A true optimist is one who recognises the sorrows, worries, drawbacks, misfortunes of life, its injustice and inequalities. But while seeing these things, the optimist believes that no matter how strong error may be, truth in the long run will triumph, even though it may not be our truth.
The optimist believes that in the long run virtue has superior staying power as compared with vice; that goodness will eventually defeat evil; that life means something; that character counts; that men and women are of more consequence than sparrows; in short, that this is God’s world and that the moral law is as unshakable as the law of gravitation.
What, then, is a pessimist? A pessimist is one who believes that the evolutionary process is the tragedy of the universe or, as Mark Twain put it, that life is the worst practical joke ever played on man by destiny. That from one primordial cell should have developed all complex forms of life through the vegetable kingdom, through the lower forms of animal existence up to man, is generally regarded as an advance. The true pessimist regards it as an irremediable disaster, as the worst of all possible mistakes. According to him, it would have been better had the evolutionary march stopped with the lower forms of animal life and never reached self-consciousness.
The fish, for example, is better off than men and women. The fish functions perfectly. He does exactly what he was meant to do, he has not the torture of self-conscious thought, no fear of death, and dies at the appointed time. But man has thoughts and dreams and longings that seem to belong to eternal life and eternal development, whereas in reality he dies like the fish; only with all his dreams and longings unsatisfied and with the constant fear and horror of annihilation in a universe where, no matter how sublime or far-reaching his thoughts, he is, in reality, of no more importance than a fish and must in the end share the same fate.
Taking this stiff definition, are there then any genuine pessimists? Certainly there are. Thomas Hardy was exactly such a pessimist.
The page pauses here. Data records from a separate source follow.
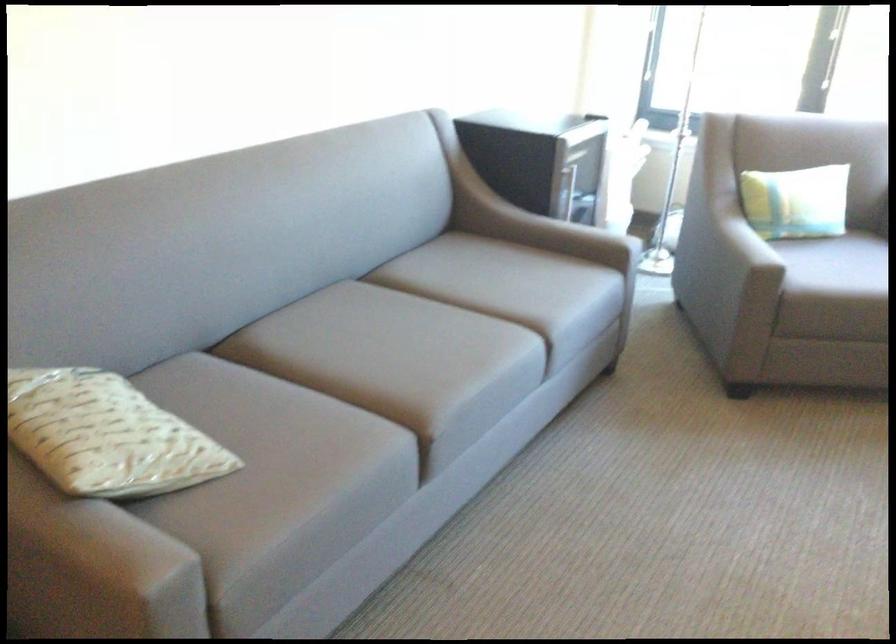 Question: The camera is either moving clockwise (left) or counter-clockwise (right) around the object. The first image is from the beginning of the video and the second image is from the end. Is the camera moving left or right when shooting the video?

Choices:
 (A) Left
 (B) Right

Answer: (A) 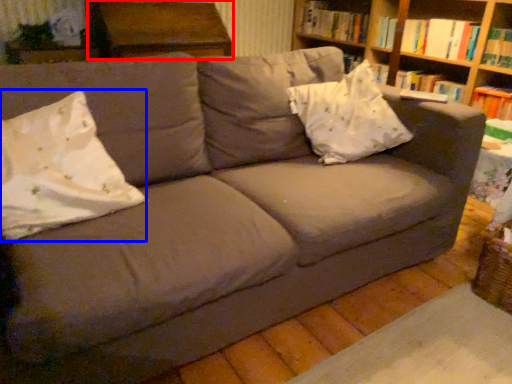 Question: Which point is further to the camera, table (highlighted by a red box) or throw pillow (highlighted by a blue box)?

Choices:
 (A) table
 (B) throw pillow

Answer: (A) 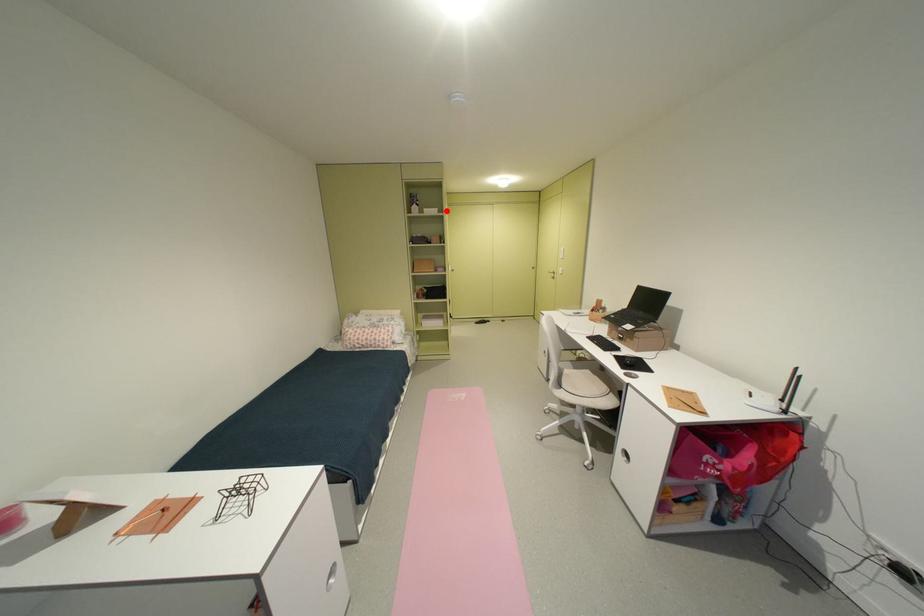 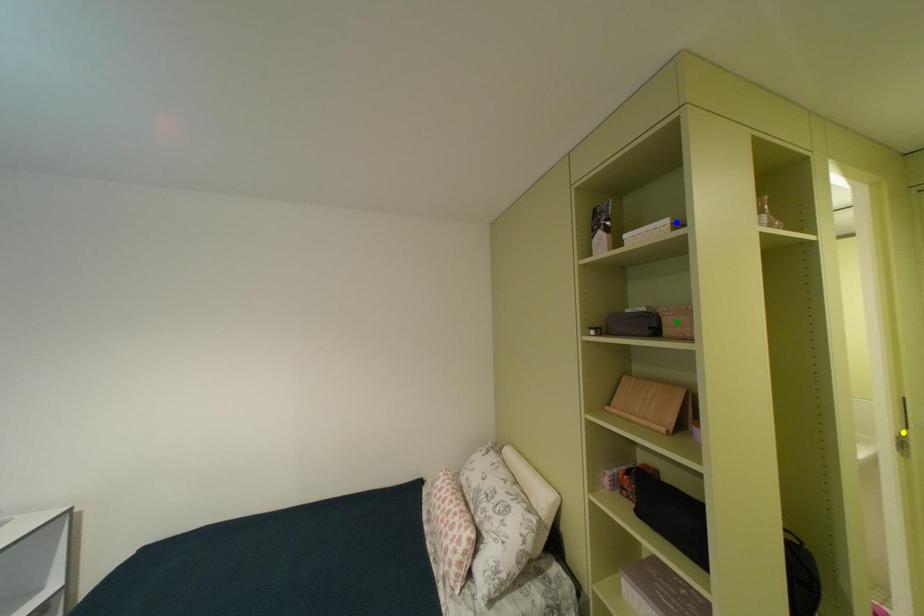 Question: I am providing you with two images of the same scene from different viewpoints. A red point is marked on the first image. You are given multiple points on the second image. Can you choose the point in image 2 that corresponds to the point in image 1?

Choices:
 (A) yellow point
 (B) green point
 (C) blue point

Answer: (C) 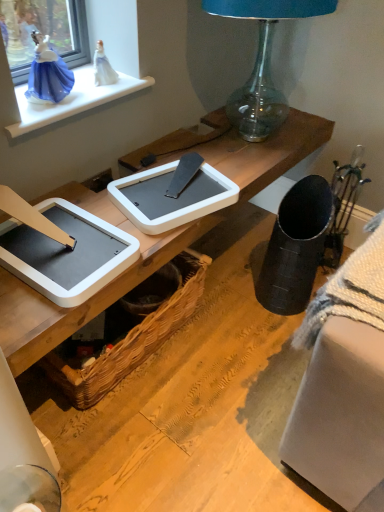 Question: Is point (81, 408) positioned closer to the camera than point (38, 109)?

Choices:
 (A) farther
 (B) closer

Answer: (A)

Question: In terms of height, does woven brown picnic basket at lower center look taller or shorter compared to white glossy window sill at upper left?

Choices:
 (A) short
 (B) tall

Answer: (B)

Question: Which of these objects is positioned farthest from the transparent glass lamp at upper center?

Choices:
 (A) woven brown picnic basket at lower center
 (B) white glossy window sill at upper left
 (C) white plastic tablet at center, the 1th tablet computer positioned from the right
 (D) white plastic tablet at center, acting as the first tablet computer starting from the left

Answer: (D)

Question: Which object is positioned closest to the woven brown picnic basket at lower center?

Choices:
 (A) white plastic tablet at center, acting as the first tablet computer starting from the left
 (B) transparent glass lamp at upper center
 (C) white plastic tablet at center, which is the second tablet computer in left-to-right order
 (D) white glossy window sill at upper left

Answer: (C) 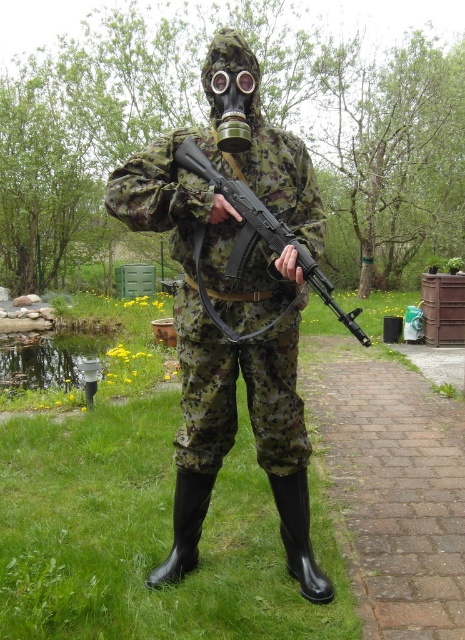 Describe the element at coordinates (232, 316) in the screenshot. The width and height of the screenshot is (465, 640). I see `camouflage fabric uniform at center` at that location.

Locate an element on the screen. camouflage fabric uniform at center is located at coordinates (232, 316). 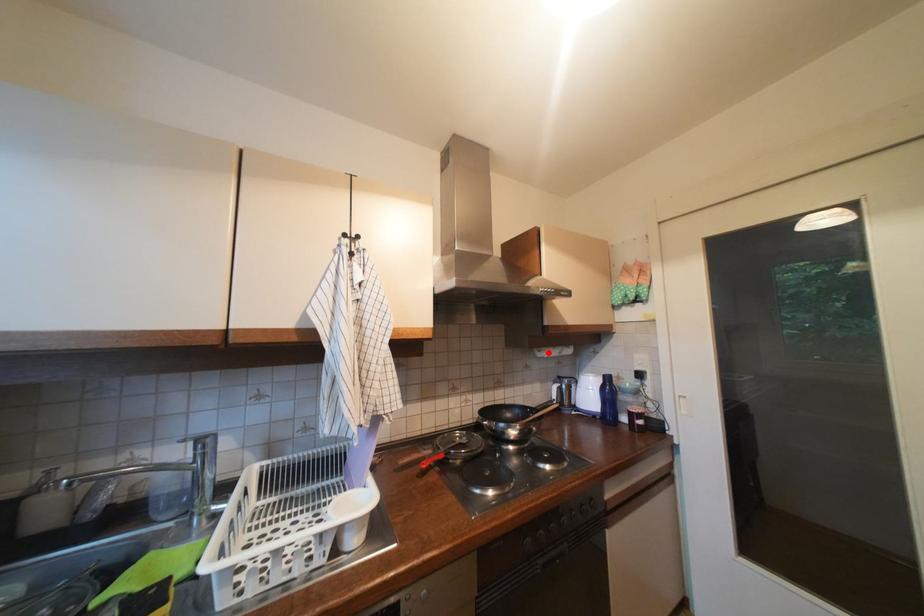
He affirmed in his last volume of poems that man would have been happier if he could have remained at the stage of lower animal development, with no power of thought. Alfred Housman, the great lyrical poet, says we could all be happy, if only we did not think. It is when we think that we are overwhelmed with gloom.
The custom of congratulating others on their birthdays is really an acquiescence in optimism. We instinctively (and I believe rightly) regard life as an asset. But Swift believed that the worst thing that had ever happened to him was being born. He therefore, like the honest man he was, kept his birthdays as days of fasting and mourning. He wore black and refused to eat.
For my part I find daily life not always joyous, but always interesting. I have some sad days and nights, but none that are dull. As I advance deeper into the vale of years, I live with constantly increasing gusto and excitement. I am sure it all means something; in the last analysis, I am an optimist because I believe in God. Those who have no faith are quite naturally pessimists and I do not blame them.
XXXIII
TRANSLATIONS
Of course it is best to read every book in the language in which it was originally written; but no man has ever been able to do that. Elihu Burritt, “the learned blacksmith,” could, so I have heard, write an intelligible sentence in fifty languages, but there were many more than fifty of which he was ignorant. The vast majority of even intelligent Americans know no language but their own, and that they do not know any too well. It becomes necessary, therefore, unless one is to cut oneself off from foreign thought and literature, to have recourse to translations; a reader of a newspaper does that every day, though he is not always aware of the fact.
Inasmuch as the greatest works of literature have been translated many times into English, it is rather important to know which is the best translation; no one driving a car would take a bad road if a better one were available.